# Kian what's the correct pronUnciation?



## plastic

I have liked this name since first seeing it but am not 100% on the pronunciation 

If any one could give insight that would be great want to suggest to OH but want to be able to lay all the facts out because I know it will be a hard sell!


----------



## SugarBeth

I would pronounce it as Ky- ann.


----------



## Fascination

I pronounce it as Key-an x


----------



## Sini

Key-aan is how we say it :)


----------



## beccad

Kee-ann


----------



## cooch

Its and Irish name (they spell it Cian). Its pronounced Key-Ann


----------



## pixydust

Kee-un


----------



## MrsBop

Sini said:


> Key-aan is how we say it :)

:thumbup:


----------



## Lief

It's pronounced Keen here.


----------



## Hayley90

key-ann but not with an 'a' sound... more of a -unn sound. x


----------



## LunaRose

Key-un


----------



## Wishing_well

Key- un

But I have irish friends who pronounce it Keen.


----------



## dt1234565

I pronounce it like the name Ian but with K at the beginning.


----------



## AFC84

Wishing_well said:


> Key- un
> 
> But I have irish friends who pronounce it Keen.

WSS.


----------



## mum22ttc#3

Ive always pronounced it Key-un :flower:


----------



## MrsPoodle

Key-un for me too.


----------



## Honeyblossom

Keeuun


----------



## mummy.wannabe

Key un

I have Irish family and that's how I'd say it.


----------



## cooch

dt1234565 said:


> I pronounce it like the name Ian but with K at the beginning.

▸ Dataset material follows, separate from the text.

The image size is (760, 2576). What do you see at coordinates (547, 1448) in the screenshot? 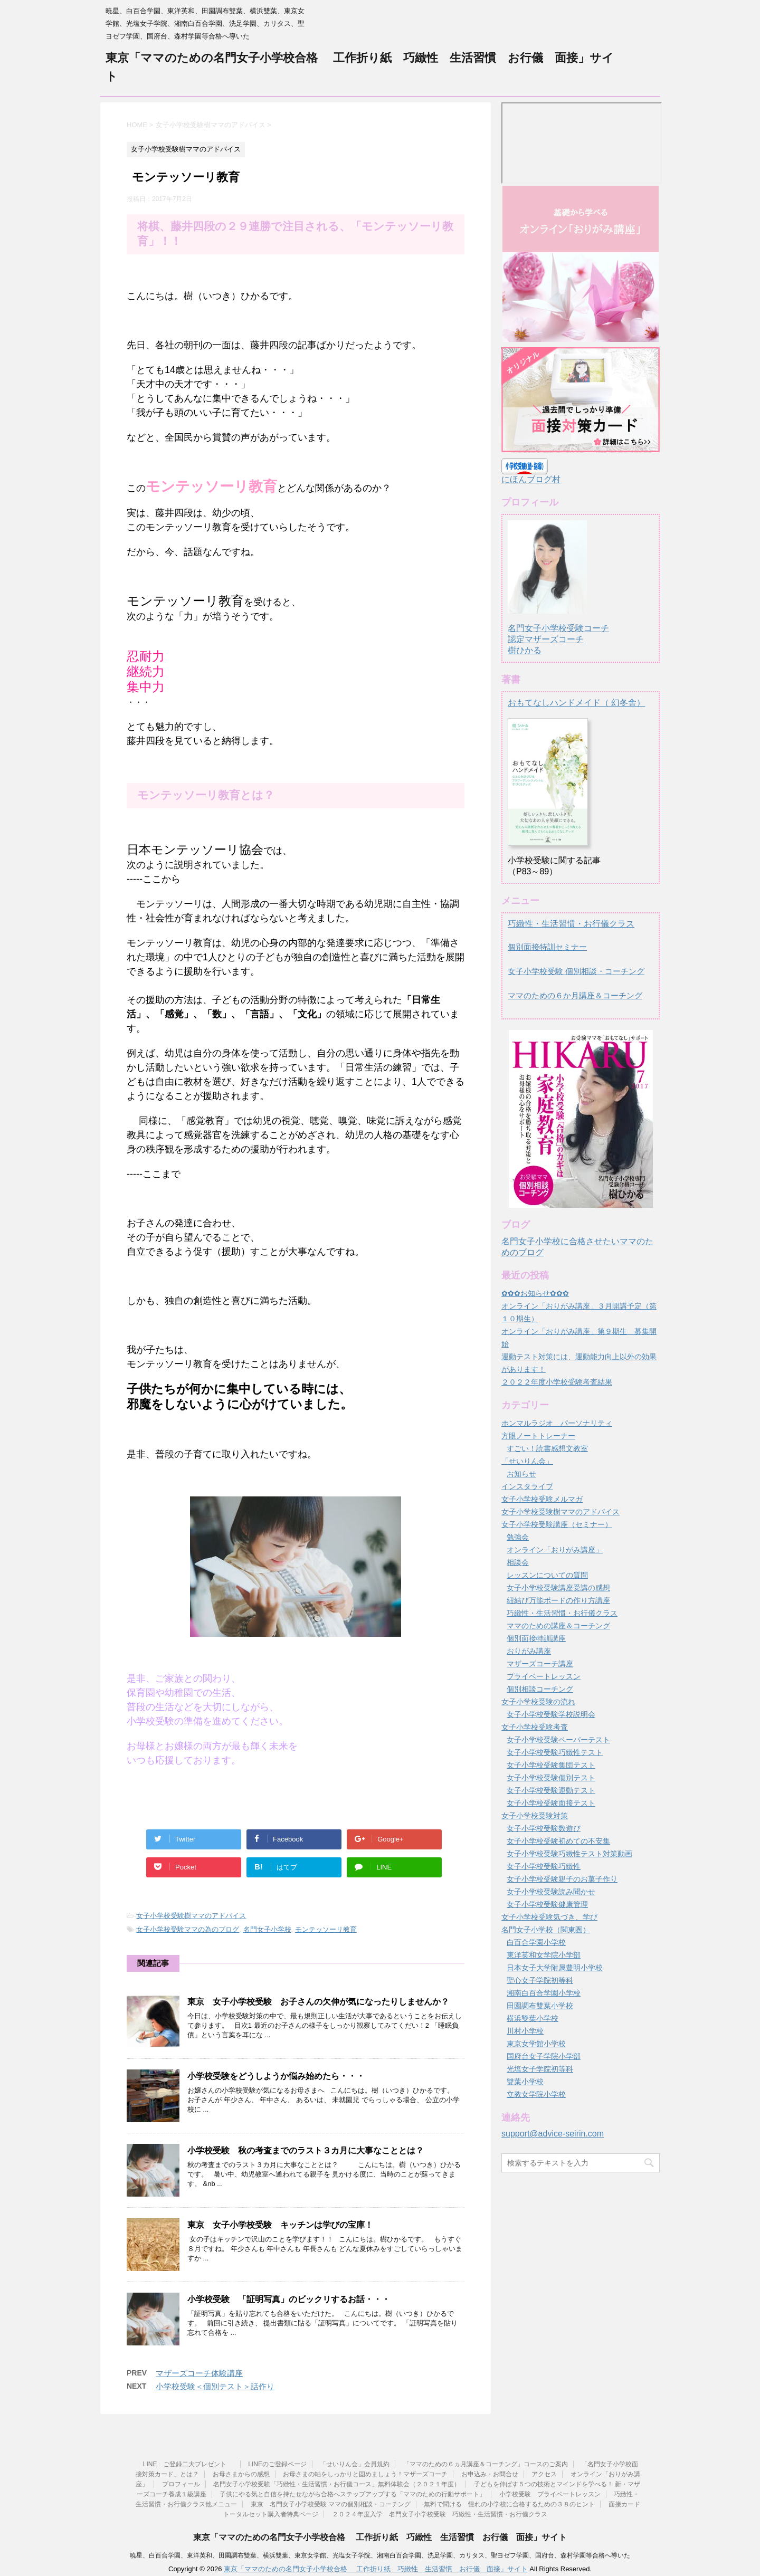
I see `すごい！読書感想文教室` at bounding box center [547, 1448].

This is actually probably the best way to describe the pronunciation x


----------



## whiby

cooch said:


> dt1234565 said:
> 
> 
> I pronounce it like the name Ian but with K at the beginning.
> 
> This is actually probably the best way to describe the pronunciation xClick to expand...

Agree with this


----------



## ProudMummyy

Key-Un :) it was our boys name but someone else stole it! :(


----------



## LunaRose

Key-un 

... Whoops! Posted twice!


----------



## Lauren25

Key-unn


----------



## MrsSaraKate

My first thought was Key-un.


----------



## Lief

As an Irish name this is how it's pronounced here.

https://www.youtube.com/watch?v=8KzsexfCrCY

I think it depends on where you're from though, I have some family in England and they pronounce it differently.


----------